Otávio Augusto 08/06/2023Desconfiem quando a adaptação é mais famosa que a obra originalApesar de não gostar de filmes musicais, já ouvi diversas vezes a música mais famosa do filme "O fantasma da Ópera", de 2004. Gosto muito dessa música e da sensação gótica, sombria que ela me transmite. Ao descobrir que é adaptação de um livro clássico, fiquei muito curioso. Porém, não poderia ter uma decepção maior: foi a minha pior leitura de 2023, ano em que já concluí mais de trinta leituras.
A história nos é contada a partir de um narrador que reuniu textos de várias testemunhas dos eventos sobrenaturais que ocorreram no Ópera Garnier, principal cenário do enredo. Supostamente, esse estilo narrativo deveria dar maior veracidade à narrativa, persuadindo o leitor da existência de um fantasma por trás de certas ocorrências. Porém, fica muito evidente desde o início que não há um ser fantástico por trás dos acontecimentos, mas tão somente uma pessoa, haja vista que a narrativa não propicia nenhum sentimento de apreensão e verdadeiro mistério ao leitor. Nesse sentido, o livro falha como o suspense policial que tenta - em vão - ser. Para piorar, nenhum dos personagens gera qualquer conexão com o leitor no primeiro terço do romance. Todos são marionetes narrativas manipuladas para chamar a atenção do leitor, a qual permanece morna até quase metade da obra, momento em que o livro se revela como um triângulo amoroso melodramático.
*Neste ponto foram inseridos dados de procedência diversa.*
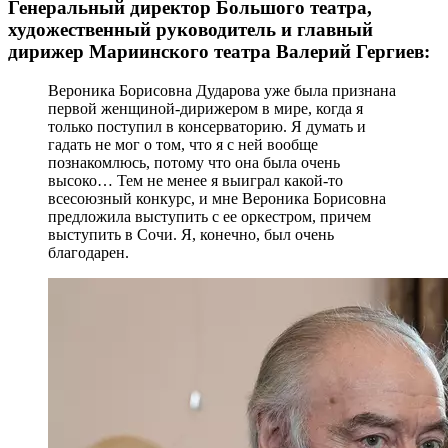
Генеральный директор Большого театра,
художественный руководитель и главный
дирижер Мариинского театра Валерий Гергиев:
Вероника Борисовна Дударова уже была признана
первой женщиной-дирижером в мире, когда я
только поступил в консерваторию. Я думать и
гадать не мог о том, что я с ней вообще
познакомлюсь, потому что она была очень
высоко… Тем не менее я выиграл какой-то
всесоюзный конкурс, и мне Вероника Борисовна
предложила выступить с ее оркестром, причем
выступить в Сочи. Я, конечно, был очень
благодарен.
Sendo justo, nesse momento, há um salto considerável na qualidade narrativa. Christine, uma atriz do Ópera, tem um envolvimento amoroso com um amigo da infância, Raoul, mas é raptada por Erik, o homem que esconde sua feiura debaixo da máscara - literal e metafórica - do fantasma da ópera. A partir daí, surgem os principais conflitos do romance: a aparência e a essência, o belo e o feio, o verdadeiro e o falso, a vida e a morte, o amor e a indiferença. Apesar disso, não consegui me convencer da paixão intensa de de Christine por um homem que a capturou e a torturou psicologicamente, chegando a ponto de ameaçá-la por não se casar com ele. Talvez esse espírito de A bela e A fera não me agrade de forma alguma mesmo.
Além disso, Gaston Leroux não tem domínio sobre os diálogos das personagens, que soam inverossímeis e até mesmo infantis, em nada condizentes com um livro supostamente clássico. Na verdade, o relacionamento entre Erik e Christine me remeteu ao melodrama artificial presente no primeiro livro gótico de todos, "O castelo de Otranto", de Horace Walpole, que envelheceu muito mal. Ainda em se tratando de referências, Erik é apresentado como alguém que dorme em um caixão - um conde Drácula - e que tem o corpo deformado, semelhante a mortos - Frankeinstein; em dado momento do romance também aparece a "Morte Rubra", personagem de "O baile da Morte Rubra", meu conto favorito de Edgar Allan Poe; o próprio Ópera Garnier pode ser visto como o recinto de um ser repudiado pela sociedade, que se esconde por trás de uma grande beleza arquitetônica, assim como é a relação entre Quasímodo e a Catedral de Notre Dame , personagens do livro "O corcunda de Notre Dame". Entretanto, o autor falha em tudo que essas obras acertam. Não há a riqueza de pontos de vista frente ao desconhecido que se encontra em Drácula; não há diálogos ricos e filosóficos como em Frankeinstein; não há uma alegoria forte e assustadora da morte que chega a todos de Poe; não há um bom desenvolvimento de uma relação fadada ao fracasso e ao desprezo pela sociedade como em Victor Hugo.
Portanto, considero que o romance falha em tudo que se propõe a ser. Não é um bom suspense policial, nem história de amor nem um bom livro gótico. Trata-se de uma colcha de retalhos de vários gêneros e influências que não conseguem dialogar entre si. A influência de grandes clássicos é muito presente; o brilho deles, não.
Não é à toa que o livro é muito menos comentado que o musical e o filme de 2004. Se antes eu já não tinha muita vontade de vê-lo, agora não tenho nenhuma. Voltemos aos escritores de primeira categoria da literatura clássica francesa.